Saved data entries
· · · · · · ·

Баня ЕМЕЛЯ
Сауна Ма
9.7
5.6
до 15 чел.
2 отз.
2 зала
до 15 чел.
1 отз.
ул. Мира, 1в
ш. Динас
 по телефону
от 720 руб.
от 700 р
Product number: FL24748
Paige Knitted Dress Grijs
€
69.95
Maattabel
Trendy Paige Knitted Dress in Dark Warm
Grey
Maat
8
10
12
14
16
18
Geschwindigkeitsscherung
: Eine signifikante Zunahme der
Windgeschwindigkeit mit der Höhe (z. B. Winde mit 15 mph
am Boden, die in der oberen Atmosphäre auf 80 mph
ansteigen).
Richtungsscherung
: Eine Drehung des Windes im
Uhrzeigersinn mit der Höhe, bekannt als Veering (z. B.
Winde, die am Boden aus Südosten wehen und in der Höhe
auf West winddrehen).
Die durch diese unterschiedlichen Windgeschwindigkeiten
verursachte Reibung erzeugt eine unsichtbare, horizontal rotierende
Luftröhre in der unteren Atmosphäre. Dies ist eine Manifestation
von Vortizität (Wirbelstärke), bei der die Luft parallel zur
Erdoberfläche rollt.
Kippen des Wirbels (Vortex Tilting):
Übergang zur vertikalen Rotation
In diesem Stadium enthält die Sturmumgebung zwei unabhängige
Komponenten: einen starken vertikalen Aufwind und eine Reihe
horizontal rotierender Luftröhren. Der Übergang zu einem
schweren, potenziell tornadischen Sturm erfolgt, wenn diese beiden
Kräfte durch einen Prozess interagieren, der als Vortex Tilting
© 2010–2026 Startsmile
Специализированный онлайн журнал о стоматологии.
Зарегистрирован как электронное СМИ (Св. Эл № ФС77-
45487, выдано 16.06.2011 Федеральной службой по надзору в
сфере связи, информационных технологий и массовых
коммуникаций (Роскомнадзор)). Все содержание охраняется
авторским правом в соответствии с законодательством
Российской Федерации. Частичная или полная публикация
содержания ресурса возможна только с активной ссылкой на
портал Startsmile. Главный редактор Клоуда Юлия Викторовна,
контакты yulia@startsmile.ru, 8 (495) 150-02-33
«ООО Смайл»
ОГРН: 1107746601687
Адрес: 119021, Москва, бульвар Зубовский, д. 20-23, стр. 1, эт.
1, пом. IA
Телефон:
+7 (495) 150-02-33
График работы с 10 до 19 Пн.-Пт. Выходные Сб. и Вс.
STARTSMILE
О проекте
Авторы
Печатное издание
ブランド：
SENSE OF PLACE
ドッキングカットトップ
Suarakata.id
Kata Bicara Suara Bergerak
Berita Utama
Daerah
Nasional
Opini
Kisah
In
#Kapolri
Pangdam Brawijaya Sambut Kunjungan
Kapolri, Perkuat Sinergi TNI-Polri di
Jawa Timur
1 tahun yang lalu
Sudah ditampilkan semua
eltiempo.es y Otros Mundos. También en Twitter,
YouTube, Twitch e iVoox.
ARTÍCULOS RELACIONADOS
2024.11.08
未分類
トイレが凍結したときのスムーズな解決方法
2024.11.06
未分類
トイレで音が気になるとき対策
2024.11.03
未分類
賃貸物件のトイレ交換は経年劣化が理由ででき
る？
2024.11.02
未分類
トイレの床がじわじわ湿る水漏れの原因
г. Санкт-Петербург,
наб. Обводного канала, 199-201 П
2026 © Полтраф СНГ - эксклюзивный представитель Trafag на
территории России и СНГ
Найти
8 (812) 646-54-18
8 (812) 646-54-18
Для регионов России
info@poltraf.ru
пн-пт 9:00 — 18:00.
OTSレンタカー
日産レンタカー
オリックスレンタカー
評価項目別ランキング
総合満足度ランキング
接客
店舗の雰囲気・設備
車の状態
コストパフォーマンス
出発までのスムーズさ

· · · · · · ·

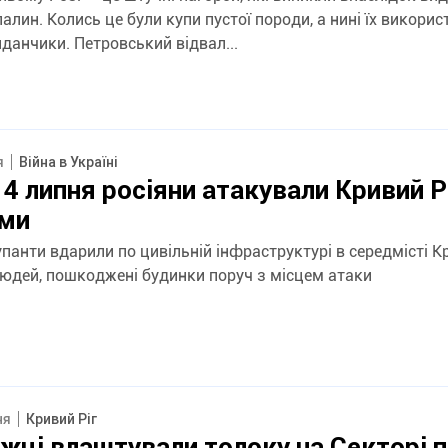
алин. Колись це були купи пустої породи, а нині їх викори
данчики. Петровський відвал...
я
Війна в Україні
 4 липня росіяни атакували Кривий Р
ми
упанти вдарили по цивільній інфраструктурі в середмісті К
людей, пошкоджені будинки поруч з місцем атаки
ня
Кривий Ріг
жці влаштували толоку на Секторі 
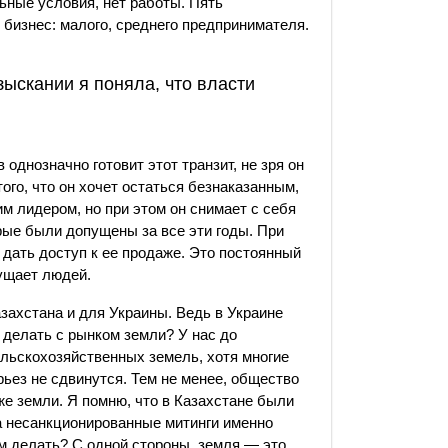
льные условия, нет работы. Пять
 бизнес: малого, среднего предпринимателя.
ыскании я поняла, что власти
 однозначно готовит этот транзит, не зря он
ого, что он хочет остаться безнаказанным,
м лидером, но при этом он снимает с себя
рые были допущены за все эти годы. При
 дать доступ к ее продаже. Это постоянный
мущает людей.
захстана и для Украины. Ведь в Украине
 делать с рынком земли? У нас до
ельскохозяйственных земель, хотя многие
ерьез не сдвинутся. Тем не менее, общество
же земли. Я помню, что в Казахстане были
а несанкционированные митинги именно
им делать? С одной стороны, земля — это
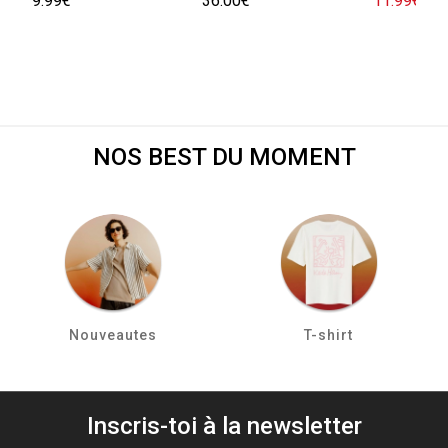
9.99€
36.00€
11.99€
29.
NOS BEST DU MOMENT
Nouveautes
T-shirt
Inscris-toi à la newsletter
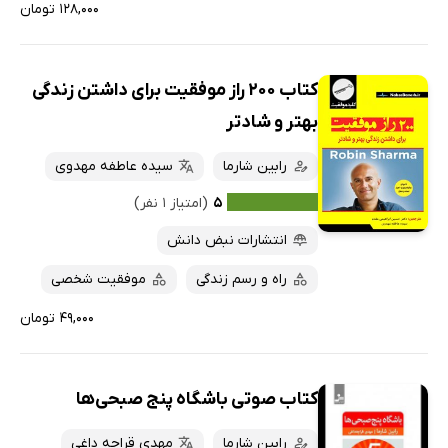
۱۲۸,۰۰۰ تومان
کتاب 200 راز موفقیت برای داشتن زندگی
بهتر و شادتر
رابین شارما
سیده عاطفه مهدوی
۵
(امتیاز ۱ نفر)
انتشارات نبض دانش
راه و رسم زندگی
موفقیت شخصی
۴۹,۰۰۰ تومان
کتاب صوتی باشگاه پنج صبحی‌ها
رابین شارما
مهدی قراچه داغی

· · · · · · ·

_Work to be completed_
Extract from the records above the lines from the one containing "Uhrzeigersinn mit der" to the one containing "verursachte Reibung erzeugt", both lines included, exactly as they appear and with nothing else.

_Your solution_
Uhrzeigersinn mit der Höhe, bekannt als Veering (z. B.
Winde, die am Boden aus Südosten wehen und in der Höhe
auf West winddrehen).
Die durch diese unterschiedlichen Windgeschwindigkeiten
verursachte Reibung erzeugt eine unsichtbare, horizontal rotierende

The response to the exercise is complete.